A nice moment today, as I was finishing a piece I’d promised to an editor by noon. Looked at the clock: 11:57 a.m. Looked at my buddy list; was he online, with his chat program open? He was. Was he at his desk? Sent him a shout-out. He was. Dragged my Word file over to his name on the buddy list, which sent him an automatic message saying a file was coming his way, and would he accept? He did. The file transferred in a few seconds. Glanced at the clock: 11:58. I beat deadline by two minutes. I rule.
All the world’s a newsroom when everybody has a Mac.
Magazine deadlines are more elastic than newspaper ones, but deadline is a drug, and freelancers don’t get enough of it. Oh, we have deadlines, but we don’t get the deadline energy that comes from a newsroom, when everyone’s clattering away, focused on beating the clock. It helps you work. When you’re alone in your home office trying to meet a deadline, it’s just you and your flop sweat.
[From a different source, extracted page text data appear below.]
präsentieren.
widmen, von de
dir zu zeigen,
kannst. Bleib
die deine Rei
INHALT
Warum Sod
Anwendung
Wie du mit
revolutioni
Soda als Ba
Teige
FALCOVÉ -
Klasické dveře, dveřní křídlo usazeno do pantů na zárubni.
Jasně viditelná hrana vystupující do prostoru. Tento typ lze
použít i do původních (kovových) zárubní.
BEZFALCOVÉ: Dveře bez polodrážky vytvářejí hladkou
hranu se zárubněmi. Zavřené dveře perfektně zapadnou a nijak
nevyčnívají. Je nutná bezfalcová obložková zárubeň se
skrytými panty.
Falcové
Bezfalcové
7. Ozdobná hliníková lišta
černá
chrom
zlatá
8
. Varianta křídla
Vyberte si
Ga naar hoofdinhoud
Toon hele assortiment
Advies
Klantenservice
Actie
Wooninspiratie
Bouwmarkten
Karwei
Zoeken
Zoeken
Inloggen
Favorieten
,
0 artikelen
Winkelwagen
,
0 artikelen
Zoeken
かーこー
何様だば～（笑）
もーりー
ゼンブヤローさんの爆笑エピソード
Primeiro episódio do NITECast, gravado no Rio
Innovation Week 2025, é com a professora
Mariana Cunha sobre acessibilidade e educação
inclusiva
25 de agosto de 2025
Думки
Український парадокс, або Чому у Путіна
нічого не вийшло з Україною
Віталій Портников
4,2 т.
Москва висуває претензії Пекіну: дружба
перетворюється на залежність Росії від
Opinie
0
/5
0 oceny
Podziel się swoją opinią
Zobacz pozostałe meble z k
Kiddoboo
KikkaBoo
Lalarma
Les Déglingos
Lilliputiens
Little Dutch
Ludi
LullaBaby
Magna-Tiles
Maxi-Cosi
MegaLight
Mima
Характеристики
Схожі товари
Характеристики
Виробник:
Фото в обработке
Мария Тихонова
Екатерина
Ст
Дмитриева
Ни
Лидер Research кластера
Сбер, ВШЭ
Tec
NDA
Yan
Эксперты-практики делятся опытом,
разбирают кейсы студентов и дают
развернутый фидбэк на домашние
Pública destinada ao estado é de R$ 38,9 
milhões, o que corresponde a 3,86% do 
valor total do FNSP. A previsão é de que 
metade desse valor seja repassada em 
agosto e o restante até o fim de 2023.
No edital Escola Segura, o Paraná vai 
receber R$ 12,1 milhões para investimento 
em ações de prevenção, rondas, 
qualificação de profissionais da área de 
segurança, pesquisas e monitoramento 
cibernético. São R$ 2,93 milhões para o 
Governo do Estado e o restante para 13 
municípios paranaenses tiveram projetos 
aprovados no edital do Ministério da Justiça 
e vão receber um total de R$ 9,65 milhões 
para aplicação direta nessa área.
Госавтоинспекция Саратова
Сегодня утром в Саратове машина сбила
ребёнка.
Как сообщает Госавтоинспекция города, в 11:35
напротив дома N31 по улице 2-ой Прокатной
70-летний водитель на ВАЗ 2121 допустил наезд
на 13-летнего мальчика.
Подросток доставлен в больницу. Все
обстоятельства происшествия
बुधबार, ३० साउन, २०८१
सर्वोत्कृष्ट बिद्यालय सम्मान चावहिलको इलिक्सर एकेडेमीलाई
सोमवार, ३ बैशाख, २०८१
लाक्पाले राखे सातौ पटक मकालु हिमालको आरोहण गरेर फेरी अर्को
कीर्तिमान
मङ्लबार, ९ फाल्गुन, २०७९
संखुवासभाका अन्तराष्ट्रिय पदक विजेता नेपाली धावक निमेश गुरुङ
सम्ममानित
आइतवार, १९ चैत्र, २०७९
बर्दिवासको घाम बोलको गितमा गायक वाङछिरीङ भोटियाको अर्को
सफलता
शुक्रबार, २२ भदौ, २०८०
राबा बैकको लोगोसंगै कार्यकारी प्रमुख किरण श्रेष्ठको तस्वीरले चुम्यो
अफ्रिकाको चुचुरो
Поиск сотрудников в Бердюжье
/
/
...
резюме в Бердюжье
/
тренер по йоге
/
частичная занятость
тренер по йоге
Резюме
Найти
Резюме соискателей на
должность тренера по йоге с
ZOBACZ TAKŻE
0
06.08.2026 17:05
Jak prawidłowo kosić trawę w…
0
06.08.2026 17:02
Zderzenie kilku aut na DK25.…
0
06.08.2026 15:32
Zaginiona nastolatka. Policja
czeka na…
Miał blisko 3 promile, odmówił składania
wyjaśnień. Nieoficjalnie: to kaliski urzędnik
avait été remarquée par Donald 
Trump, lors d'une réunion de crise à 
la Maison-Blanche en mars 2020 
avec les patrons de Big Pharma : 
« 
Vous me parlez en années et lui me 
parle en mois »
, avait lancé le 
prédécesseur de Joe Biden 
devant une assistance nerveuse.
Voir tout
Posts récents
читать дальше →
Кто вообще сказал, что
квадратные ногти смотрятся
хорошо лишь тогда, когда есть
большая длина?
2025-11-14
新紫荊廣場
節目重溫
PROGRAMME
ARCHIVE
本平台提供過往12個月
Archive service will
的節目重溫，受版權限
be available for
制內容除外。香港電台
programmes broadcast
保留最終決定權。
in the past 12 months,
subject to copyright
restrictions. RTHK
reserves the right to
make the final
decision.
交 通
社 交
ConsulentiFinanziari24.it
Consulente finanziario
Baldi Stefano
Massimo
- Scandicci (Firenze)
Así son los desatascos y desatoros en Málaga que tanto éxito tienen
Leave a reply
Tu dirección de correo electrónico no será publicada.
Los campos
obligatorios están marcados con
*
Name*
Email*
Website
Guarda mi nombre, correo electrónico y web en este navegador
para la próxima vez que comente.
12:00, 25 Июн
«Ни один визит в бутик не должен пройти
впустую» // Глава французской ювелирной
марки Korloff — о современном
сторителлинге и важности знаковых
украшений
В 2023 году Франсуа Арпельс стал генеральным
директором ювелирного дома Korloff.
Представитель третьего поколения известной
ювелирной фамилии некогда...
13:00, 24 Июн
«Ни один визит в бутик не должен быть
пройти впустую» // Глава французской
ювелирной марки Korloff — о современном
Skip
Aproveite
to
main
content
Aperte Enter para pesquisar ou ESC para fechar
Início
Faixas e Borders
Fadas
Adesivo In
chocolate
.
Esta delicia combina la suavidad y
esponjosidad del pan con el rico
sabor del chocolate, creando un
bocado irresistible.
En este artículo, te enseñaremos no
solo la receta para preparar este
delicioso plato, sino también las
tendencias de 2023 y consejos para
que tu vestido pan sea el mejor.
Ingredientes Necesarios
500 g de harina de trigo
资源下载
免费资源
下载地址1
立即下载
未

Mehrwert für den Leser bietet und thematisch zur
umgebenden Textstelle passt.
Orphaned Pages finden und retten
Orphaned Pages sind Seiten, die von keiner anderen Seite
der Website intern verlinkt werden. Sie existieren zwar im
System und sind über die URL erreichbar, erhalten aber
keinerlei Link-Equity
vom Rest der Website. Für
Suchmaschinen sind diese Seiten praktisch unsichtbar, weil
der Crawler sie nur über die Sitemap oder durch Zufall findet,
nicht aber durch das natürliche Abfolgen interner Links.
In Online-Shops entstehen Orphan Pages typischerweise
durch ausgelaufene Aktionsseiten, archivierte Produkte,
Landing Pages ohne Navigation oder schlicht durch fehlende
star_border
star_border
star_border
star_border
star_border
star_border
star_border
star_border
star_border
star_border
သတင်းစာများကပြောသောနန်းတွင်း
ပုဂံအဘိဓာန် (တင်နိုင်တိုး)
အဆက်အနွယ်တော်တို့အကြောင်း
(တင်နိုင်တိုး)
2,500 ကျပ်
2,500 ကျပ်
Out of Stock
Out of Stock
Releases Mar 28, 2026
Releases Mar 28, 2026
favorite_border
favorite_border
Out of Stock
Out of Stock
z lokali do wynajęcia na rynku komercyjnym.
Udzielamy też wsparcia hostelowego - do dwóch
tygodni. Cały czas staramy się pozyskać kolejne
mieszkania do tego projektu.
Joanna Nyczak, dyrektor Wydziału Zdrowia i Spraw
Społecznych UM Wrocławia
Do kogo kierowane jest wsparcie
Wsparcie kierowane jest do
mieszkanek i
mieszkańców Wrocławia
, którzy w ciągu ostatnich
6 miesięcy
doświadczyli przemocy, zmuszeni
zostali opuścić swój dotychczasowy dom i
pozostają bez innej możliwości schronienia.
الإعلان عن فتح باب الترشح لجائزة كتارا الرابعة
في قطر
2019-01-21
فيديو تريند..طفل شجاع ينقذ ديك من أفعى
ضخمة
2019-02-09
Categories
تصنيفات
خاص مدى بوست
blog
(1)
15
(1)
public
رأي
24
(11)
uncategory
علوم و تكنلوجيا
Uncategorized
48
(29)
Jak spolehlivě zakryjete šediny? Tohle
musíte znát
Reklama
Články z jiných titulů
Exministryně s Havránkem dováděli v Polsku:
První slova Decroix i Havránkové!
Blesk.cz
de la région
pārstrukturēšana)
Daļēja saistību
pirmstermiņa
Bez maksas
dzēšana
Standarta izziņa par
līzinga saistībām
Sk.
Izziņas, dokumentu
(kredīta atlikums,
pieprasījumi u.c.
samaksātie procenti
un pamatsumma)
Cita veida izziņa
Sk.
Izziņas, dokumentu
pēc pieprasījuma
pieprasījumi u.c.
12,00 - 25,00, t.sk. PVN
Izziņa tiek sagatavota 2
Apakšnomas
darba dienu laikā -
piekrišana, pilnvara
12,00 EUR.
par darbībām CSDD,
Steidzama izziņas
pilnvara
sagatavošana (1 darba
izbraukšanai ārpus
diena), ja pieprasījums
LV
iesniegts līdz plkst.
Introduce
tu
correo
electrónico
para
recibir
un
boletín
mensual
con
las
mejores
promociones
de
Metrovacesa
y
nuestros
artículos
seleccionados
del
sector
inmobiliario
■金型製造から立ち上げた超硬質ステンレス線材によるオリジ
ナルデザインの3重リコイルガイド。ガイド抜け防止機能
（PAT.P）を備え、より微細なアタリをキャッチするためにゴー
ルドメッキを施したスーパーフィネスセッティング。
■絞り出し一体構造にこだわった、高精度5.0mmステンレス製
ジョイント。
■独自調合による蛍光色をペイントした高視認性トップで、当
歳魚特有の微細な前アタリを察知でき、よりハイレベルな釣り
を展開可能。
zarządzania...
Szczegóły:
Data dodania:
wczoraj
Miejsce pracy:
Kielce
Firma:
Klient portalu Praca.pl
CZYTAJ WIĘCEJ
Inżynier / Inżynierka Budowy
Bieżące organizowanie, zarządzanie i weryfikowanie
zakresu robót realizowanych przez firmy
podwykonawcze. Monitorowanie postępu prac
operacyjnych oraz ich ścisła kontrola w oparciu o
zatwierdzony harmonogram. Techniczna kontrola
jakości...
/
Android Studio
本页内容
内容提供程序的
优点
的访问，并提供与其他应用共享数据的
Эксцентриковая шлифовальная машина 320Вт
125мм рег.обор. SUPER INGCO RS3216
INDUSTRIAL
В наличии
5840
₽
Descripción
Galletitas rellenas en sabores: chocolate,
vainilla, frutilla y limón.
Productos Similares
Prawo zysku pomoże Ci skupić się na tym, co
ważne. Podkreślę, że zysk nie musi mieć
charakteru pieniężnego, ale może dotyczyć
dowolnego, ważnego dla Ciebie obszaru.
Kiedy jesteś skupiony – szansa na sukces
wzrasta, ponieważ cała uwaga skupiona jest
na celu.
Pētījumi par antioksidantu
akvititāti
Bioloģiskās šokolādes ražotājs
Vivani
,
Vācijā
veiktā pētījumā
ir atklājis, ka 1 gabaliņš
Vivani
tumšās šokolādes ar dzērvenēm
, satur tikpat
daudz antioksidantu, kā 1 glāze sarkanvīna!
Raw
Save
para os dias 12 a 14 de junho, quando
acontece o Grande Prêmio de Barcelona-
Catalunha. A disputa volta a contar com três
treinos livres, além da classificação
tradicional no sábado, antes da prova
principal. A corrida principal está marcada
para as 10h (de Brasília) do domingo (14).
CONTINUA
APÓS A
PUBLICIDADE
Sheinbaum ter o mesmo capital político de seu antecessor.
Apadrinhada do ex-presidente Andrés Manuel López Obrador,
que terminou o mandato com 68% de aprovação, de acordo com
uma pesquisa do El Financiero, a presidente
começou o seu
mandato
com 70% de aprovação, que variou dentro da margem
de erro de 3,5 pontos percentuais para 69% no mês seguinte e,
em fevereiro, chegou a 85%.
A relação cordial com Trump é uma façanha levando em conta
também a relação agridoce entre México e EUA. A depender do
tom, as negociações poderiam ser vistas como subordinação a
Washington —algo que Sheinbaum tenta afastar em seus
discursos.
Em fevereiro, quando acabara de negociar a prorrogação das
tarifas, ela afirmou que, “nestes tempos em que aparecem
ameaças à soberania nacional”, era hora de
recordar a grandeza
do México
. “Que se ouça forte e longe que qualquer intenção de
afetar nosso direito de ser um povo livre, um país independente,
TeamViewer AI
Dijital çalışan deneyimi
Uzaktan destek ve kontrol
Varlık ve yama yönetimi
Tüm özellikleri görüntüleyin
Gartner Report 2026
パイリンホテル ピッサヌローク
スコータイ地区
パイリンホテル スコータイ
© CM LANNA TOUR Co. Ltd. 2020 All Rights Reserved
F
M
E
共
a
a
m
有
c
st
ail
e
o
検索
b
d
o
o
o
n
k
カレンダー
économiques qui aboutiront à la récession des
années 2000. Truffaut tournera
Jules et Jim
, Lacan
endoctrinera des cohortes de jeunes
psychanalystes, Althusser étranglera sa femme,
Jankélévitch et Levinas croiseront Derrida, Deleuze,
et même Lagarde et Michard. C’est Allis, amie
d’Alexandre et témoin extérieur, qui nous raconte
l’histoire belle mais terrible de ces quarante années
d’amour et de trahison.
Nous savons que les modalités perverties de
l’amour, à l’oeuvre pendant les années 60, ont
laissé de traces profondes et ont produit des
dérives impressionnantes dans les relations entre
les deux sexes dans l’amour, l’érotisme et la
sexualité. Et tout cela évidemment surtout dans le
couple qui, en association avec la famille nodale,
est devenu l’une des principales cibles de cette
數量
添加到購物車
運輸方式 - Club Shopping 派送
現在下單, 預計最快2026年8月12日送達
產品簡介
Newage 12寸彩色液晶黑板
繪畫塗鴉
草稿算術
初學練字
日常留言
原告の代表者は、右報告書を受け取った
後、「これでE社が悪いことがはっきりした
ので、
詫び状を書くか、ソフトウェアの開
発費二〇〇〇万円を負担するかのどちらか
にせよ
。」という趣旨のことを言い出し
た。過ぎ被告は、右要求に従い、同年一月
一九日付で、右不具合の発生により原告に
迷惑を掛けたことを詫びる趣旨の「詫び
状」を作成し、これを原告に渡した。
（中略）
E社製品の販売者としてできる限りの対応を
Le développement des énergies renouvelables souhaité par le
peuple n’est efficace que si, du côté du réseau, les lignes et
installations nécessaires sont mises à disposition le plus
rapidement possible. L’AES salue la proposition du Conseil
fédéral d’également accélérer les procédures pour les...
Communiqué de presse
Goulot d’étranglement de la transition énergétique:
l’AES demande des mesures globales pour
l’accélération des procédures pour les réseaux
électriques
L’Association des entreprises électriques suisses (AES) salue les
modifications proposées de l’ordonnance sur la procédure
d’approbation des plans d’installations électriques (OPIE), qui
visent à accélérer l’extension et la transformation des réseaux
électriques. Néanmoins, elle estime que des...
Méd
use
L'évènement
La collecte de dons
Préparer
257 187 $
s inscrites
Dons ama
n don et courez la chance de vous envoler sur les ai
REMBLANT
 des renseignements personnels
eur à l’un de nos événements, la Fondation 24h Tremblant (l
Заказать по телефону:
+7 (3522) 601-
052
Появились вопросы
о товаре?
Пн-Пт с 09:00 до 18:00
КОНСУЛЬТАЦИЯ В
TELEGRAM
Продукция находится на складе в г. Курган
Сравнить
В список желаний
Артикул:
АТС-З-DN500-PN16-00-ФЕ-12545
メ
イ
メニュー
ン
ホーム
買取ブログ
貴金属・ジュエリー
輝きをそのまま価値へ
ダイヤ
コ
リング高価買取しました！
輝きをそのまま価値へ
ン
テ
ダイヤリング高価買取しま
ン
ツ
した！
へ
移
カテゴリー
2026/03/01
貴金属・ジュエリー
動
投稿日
Another deadline slain, and a little time to breathe. Detroit buried Proof today. (The other guy shot in this incident died earlier this week.) I recommend the photo gallery, which revealed the details of the $48,000, 24-karat gold-plated casket, the wide range of outfits and, of course, the funeral “family” credential. And what funeral would be complete without bomb-sniffing dogs? The world is a remarkable place sometimes.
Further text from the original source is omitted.